The reasons innovative galleries often begin in obscure locations are many, but it has less to do with the romantic idea of escaping the system than with the economic practicalities of running a business without a financial backer. Rent is cheaper outside of Chelsea, and successful galleries like Canada and Jen Bekman (both on the Lower East Side), can afford the drop-off in foot traffic in their out-the-way locations in part because they can rely on meeting collectors either at art fairs or online instead. This may offer some explanation to the seemingly endless proliferation of galleries in New York. ArtCal, an exhibition listing service for New York City, reports over 835 galleries in their database, a huge number even when you consider the fact that some of them are no longer in business. There must also be many more new galleries and provisional spaces not yet accounted for. The true number of galleries in New York might be an unknowable Borgesian riddle.
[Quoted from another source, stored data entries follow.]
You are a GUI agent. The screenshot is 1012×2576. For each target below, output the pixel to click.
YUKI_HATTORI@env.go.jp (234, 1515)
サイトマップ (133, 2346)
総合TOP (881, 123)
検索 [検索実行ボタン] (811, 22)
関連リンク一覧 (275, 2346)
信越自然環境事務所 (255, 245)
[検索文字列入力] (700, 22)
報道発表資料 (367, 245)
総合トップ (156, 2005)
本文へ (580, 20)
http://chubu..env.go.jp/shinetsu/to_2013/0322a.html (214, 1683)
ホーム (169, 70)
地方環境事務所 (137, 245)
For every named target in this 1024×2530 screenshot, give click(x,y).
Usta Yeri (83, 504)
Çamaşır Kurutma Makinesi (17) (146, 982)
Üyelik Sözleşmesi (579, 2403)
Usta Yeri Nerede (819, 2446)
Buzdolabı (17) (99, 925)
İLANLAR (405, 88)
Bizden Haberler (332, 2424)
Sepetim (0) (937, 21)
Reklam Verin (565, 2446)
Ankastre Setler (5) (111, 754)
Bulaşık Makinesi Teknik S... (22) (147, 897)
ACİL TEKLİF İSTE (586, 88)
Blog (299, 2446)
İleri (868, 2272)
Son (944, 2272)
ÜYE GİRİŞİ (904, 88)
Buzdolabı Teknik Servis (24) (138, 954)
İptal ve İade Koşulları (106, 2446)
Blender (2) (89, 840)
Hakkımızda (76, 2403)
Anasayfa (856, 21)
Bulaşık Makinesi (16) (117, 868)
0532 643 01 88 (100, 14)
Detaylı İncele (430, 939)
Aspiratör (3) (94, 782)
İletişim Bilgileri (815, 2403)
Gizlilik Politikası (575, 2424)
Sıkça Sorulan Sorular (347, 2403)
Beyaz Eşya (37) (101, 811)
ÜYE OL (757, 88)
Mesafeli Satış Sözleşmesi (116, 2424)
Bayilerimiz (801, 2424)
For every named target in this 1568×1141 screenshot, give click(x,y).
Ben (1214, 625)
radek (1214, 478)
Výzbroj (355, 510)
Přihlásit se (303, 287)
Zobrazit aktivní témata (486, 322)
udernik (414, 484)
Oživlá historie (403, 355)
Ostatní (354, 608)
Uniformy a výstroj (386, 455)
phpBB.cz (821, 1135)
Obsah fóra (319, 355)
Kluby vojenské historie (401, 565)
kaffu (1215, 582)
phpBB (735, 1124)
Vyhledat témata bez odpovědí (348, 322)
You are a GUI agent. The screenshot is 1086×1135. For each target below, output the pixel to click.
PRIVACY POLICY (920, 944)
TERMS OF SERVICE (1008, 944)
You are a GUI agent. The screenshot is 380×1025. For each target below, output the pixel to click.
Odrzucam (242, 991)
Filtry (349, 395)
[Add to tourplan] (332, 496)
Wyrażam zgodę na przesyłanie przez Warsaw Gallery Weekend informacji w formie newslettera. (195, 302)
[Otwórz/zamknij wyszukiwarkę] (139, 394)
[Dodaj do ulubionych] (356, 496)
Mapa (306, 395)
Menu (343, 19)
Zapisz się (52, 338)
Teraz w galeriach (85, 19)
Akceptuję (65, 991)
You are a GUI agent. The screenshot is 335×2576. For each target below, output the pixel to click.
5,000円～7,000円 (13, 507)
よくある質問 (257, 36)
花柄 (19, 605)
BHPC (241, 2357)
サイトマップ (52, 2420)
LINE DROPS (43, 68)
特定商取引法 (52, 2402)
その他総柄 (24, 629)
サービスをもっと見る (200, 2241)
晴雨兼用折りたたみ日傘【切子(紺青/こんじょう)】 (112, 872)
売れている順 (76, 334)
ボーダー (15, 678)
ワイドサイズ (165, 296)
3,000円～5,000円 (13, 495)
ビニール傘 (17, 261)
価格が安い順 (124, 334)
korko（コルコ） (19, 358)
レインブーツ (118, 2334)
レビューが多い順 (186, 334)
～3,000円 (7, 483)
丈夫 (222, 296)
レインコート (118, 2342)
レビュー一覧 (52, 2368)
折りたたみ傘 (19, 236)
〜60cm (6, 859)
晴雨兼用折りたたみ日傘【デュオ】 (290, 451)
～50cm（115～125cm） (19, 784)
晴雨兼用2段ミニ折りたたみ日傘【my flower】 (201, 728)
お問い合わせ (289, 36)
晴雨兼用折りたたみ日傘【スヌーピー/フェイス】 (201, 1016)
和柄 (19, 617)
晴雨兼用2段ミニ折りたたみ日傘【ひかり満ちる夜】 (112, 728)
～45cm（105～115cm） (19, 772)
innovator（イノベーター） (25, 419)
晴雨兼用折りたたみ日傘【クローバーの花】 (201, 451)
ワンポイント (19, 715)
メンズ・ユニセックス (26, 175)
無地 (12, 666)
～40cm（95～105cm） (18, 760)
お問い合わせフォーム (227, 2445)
The appeal of these smaller outfits however has remained much the same over the years. A little like discovering Hospital Productions, a music store deep in the East Village requiring patrons to squeeze through a trap door in the floor to view its inventory, finding an unknown gallery outside Chelsea can make you feel as if you’re in on something special. While an exhibition that requires a GPS system to find it might not be that great, the bittersweet allure of these out-of-the-way galleries lies in the fact that for all the crap you’ll see, there are usually one or two galleries doing something you’d never see elsewhere.